Rocky Mountain National Park has 355 miles of hiking trails that range from flat lakeside strolls to steep mountain peak climbs. Visitors enjoy the park's various lake trails (Bear Lake, Cub Lake, Mills Lake), waterfall trails (Adams Falls, Alberta Falls, Ouzel Falls) and summit trails (Deer Mountain, Twin Sisters Peaks, Flattop Mountain).
The park also offers some unforgettable scenic driving routes, including Trail Ridge Road and Old Fall River Road. Trail Ridge Road reaches 12,183' above sea level and is America's highest continuous highway. It climbs above the park's evergreen forests to its windswept alpine tundra, where visitors enjoy sweeping panoramic views of the surrounding peaks and valleys.
Driving along the historic Old Fall River Road is like motoring through an earlier era. Constructed in 1920, this steep, one-way, uphill, gravel road punctuated by switchbacks quietly leads travelers from Horseshoe Park through the park's wilderness to Fall River Pass, 11,796' above sea level.
Several visitor centers are within the park, offering ranger-led activities, education and history about the park, and seasonal nighttime programs.
Moraine Park Campground contains single family tent-only sites, several walk-to tent sites and RV sites without hookups. Each campsite is equipped with a picnic table, fire ring with grate, and tent pad. Roads are paved and parking spurs are gravel. Flush toilets and drinking water are provided. Loops B and E have vault toilets only, and no water. Rocky Mountain National Park's free shuttle bus stops at the campground and provides access to many park trailheads throughout the Bear Lake corridor, eliminating the hassle of finding available parking. Bring a solar-heated shower bag to hang in two solar-shower stall facilities (no running water here) at Moraine Park Campground. There are no other shower facilities in the park, but showers are available in nearby communities. Portable showers are prohibited in individual campsites.

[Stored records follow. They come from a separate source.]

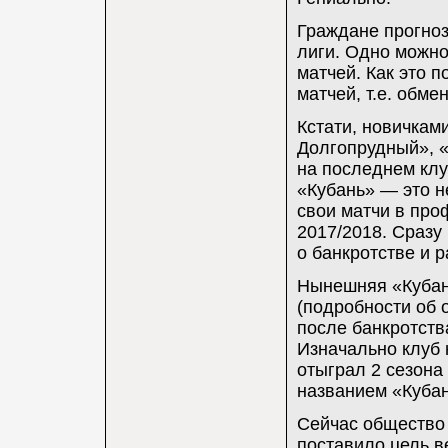
Граждане прогноз
лиги. Одно можно
матчей. Как это 
матчей, т.е. обме
Кстати, новичкам
Долгопрудный», «
на последнем клу
«Кубань» — это н
свои матчи в пр
2017/2018. Сразу
о банкротстве и 
Нынешняя «Кубан
(подробности об 
после банкротств
Изначально клуб 
отыграл 2 сезона
названием «Куба
Сейчас общество
поставило цель в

A pleasant mix of Douglas fir, Lodgepole pine, Ponderosa pine and the occasional Engelmann spruce, forests the campground, offering partial shade in this open area. Grasses, shrubs and seasonal wildflowers fill the open meadows.
Wildlife is plentiful in the park, and while mule deer and the majestic Rocky Mountain elk are the most commonly seen, Black bear, coyote, bighorn sheep and moose inhabit the region as well.
The town of Estes Park lies just outside the park's main east entrances, and is a short drive from Moraine Park Campground. Dining, shopping, rafting, fly fishing, horseback riding and golfing opportunities await. Lake Estes offers boating, sailboarding and fishing.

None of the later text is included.